--- To do ---
What lines in the records below include the word "Suediei"? Return each one.

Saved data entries

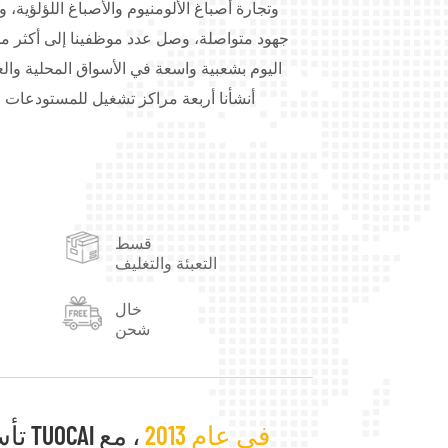
وتجارة أصباغ الألومنيوم والأصباغ اللؤلؤية، و
اليوم بشعبية واسعة في الأسواق المحلية والع
أنشأنا أربعة مراكز تشغيل للمستودعات 
بمقاطعة قوانغدونغ، ومدينة لينيي بمقاطعة
تُستخدم منتجاتنا من أصباغ الألومنيوم على 
والأحبار، والبلاستيك، والمطاط، وطلاء 
التجميل، ومواد التعبئة والتغليف، ومواد الديكور،
قسط
الاحتياجات والمتطلبات الخاصة. رضاكم هو هدف
التعبئة والتغليف
تحقيق التنمية المربحة للطرفين.
خال
شحن
في عام 2013
، مع
تأسست TUOCAI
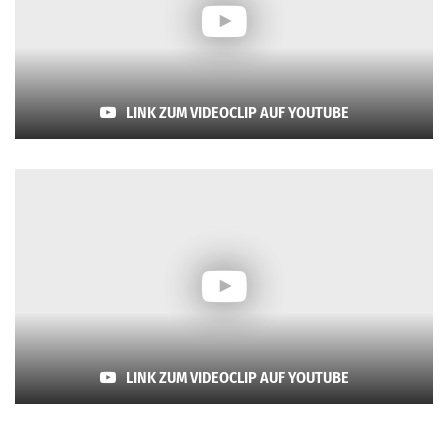
LINK ZUM VIDEOCLIP AUF YOUTUBE
LINK ZUM VIDEOCLIP AUF YOUTUBE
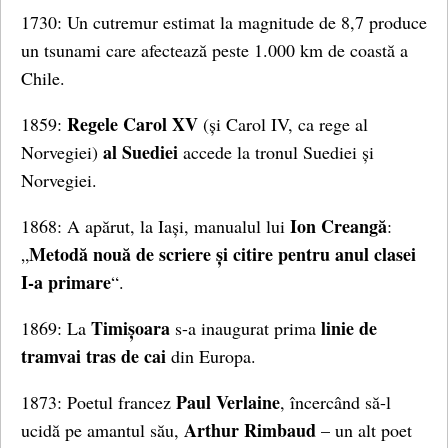
1730: Un cutremur estimat la magnitude de 8,7 produce
un tsunami care afectează peste 1.000 km de coastă a
Chile.
Regele Carol XV
1859:
(și Carol IV, ca rege al
al Suediei
Norvegiei)
accede la tronul Suediei și
Norvegiei.
Ion Creangă
1868: A apărut, la Iași, manualul lui
:
Metodă nouă de scriere și citire pentru anul clasei
„
I-a primare
“.
Timișoara
linie de
1869: La
s-a inaugurat prima
tramvai tras de cai
din Europa.
Paul Verlaine
1873: Poetul francez
, încercând să-l
Arthur Rimbaud
ucidă pe amantul său,
– un alt poet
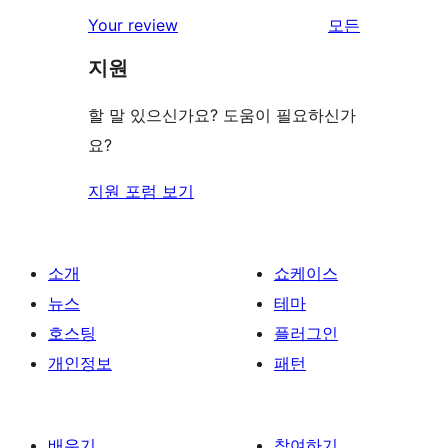
점
별
Your review
모든
기
후
점
리
기
지원
후
뷰
기
보
할 말 있으신가요? 도움이 필요하신가
기
요?
지원 포럼 보기
소개
쇼케이스
뉴스
테마
호스팅
플러그인
개인정보
패턴
배우기
참여하기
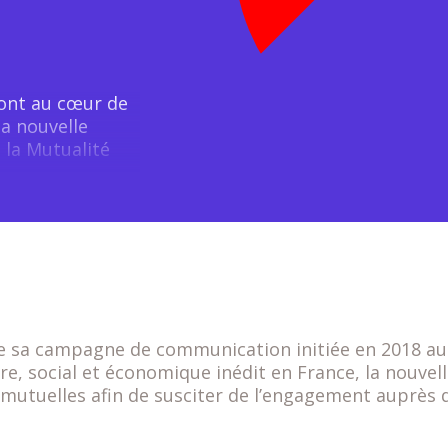
Prévoir une garantie
dépendance
sont au cœur de
la nouvelle
la Mutualité
 de sa campagne de communication initiée en 2018 a
ire, social et économique inédit en France, la nouv
es mutuelles afin de susciter de l’engagement auprès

--- Exercise answer ---
al Suediei
accede la tronul Suediei și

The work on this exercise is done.